Assignment: Within the records, find every line that includes the word "مخاطبین" and copy it.

Source material:

============

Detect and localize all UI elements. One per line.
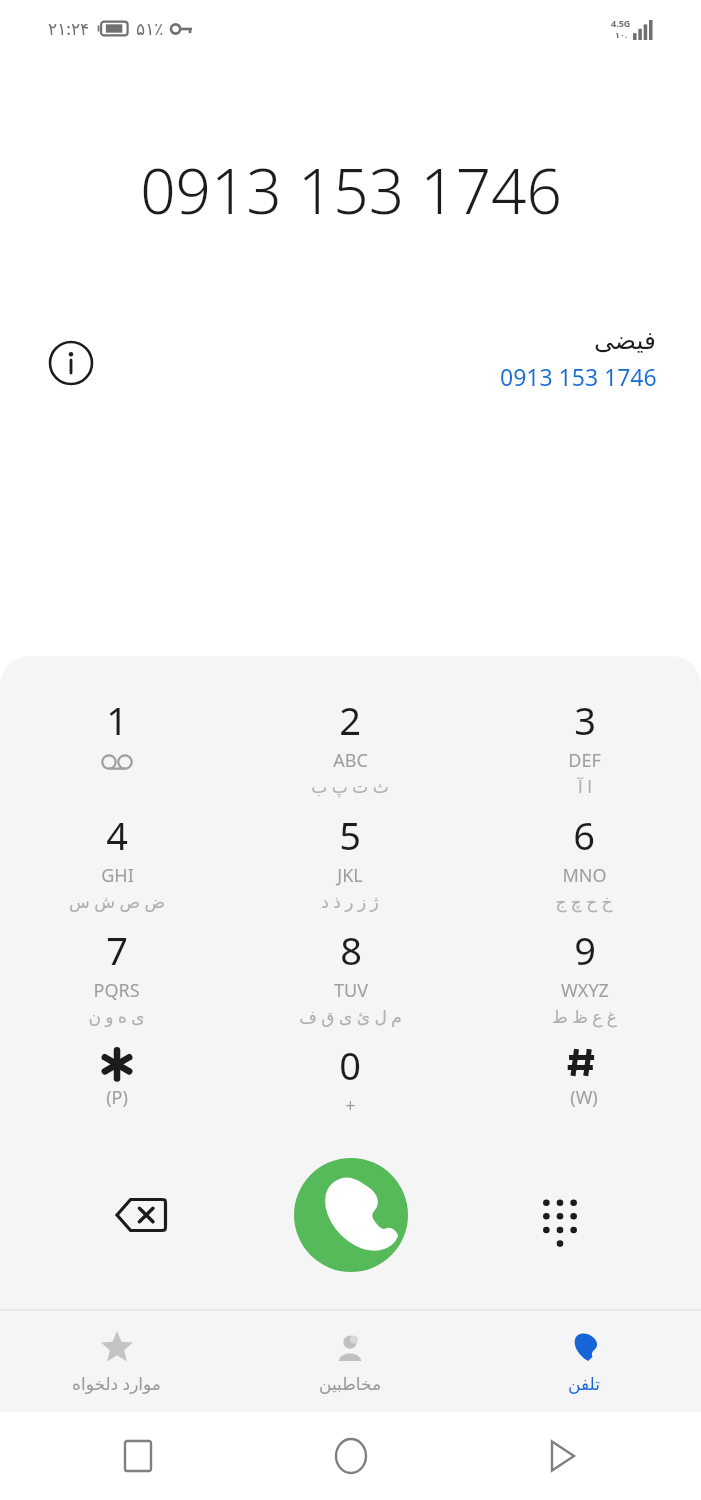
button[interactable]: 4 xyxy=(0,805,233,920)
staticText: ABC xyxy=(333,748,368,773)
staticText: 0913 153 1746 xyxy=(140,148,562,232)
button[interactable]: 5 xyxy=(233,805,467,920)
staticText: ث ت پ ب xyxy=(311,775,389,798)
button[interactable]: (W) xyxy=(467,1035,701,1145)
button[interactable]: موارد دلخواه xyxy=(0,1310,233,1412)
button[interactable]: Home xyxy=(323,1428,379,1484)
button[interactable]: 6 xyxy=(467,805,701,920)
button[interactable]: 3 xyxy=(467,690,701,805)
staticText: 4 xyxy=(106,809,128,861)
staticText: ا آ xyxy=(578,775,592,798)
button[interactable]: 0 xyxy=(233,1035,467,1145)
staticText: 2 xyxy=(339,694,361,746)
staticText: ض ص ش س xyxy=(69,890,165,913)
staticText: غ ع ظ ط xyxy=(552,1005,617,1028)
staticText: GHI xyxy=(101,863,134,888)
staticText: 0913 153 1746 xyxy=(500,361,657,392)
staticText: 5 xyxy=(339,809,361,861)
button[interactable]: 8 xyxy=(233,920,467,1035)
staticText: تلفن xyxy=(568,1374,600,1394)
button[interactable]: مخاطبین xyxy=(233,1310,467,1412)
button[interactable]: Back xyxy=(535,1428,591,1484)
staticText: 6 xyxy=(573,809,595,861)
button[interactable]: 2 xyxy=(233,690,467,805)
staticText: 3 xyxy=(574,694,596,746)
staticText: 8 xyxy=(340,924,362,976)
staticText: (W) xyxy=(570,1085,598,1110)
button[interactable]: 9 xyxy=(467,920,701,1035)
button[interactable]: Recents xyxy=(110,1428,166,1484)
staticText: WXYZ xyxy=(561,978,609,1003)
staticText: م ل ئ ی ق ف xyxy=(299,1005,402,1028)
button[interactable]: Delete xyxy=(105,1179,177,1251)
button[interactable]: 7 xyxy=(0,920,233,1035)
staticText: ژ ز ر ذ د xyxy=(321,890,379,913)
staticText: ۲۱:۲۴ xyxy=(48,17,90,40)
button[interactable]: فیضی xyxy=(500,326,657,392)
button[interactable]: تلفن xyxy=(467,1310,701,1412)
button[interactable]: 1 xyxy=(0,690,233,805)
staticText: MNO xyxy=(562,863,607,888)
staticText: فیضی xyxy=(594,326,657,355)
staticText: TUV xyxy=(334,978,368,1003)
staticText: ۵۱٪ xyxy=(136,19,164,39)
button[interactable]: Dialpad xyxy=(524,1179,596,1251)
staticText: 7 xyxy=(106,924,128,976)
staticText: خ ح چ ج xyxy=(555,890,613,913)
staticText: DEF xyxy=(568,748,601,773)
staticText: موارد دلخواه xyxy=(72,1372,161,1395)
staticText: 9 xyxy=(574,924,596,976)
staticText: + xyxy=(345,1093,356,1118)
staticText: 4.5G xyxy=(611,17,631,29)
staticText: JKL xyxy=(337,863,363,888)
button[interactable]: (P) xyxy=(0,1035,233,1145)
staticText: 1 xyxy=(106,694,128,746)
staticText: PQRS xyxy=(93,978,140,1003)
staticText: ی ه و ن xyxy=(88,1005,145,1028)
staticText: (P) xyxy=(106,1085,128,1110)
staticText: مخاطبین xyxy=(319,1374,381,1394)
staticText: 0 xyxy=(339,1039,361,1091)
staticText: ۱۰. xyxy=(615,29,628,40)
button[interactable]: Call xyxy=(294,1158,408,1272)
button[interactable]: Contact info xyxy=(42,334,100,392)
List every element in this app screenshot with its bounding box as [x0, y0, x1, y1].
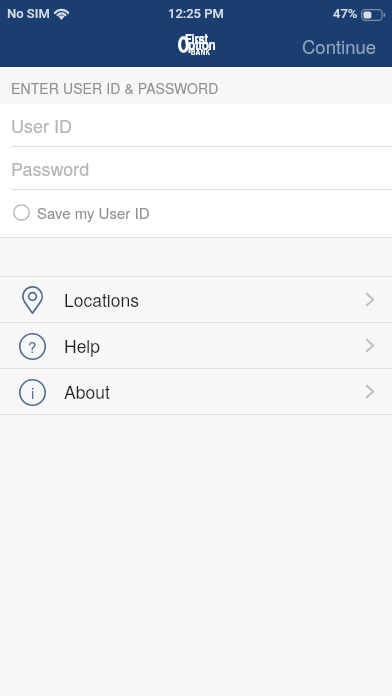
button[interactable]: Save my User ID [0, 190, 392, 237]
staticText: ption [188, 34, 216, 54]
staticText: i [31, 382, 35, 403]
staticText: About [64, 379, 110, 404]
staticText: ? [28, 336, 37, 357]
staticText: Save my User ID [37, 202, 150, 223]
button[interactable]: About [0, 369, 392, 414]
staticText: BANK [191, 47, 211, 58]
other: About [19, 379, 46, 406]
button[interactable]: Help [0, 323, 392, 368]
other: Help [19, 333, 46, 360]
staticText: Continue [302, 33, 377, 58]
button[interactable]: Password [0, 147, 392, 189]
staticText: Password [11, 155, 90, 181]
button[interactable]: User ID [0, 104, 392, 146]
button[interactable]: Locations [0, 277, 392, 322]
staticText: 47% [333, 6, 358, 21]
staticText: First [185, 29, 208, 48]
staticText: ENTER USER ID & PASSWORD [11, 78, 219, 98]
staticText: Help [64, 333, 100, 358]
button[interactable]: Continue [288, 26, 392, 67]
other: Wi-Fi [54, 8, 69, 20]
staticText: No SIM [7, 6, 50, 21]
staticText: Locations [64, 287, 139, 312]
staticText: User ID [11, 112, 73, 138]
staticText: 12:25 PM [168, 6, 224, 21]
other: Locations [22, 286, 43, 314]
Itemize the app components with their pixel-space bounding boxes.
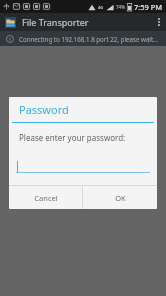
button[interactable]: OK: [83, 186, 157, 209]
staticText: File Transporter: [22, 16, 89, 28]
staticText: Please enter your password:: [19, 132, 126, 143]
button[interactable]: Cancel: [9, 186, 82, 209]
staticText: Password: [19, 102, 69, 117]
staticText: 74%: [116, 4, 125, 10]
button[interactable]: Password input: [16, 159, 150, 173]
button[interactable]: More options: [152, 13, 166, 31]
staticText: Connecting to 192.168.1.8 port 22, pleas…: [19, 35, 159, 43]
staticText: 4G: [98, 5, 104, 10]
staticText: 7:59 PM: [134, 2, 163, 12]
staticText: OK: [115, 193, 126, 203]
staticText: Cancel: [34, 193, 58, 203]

============

Task response:
button[interactable]: مخاطبین xyxy=(233,1310,467,1412)
staticText: مخاطبین xyxy=(319,1374,381,1394)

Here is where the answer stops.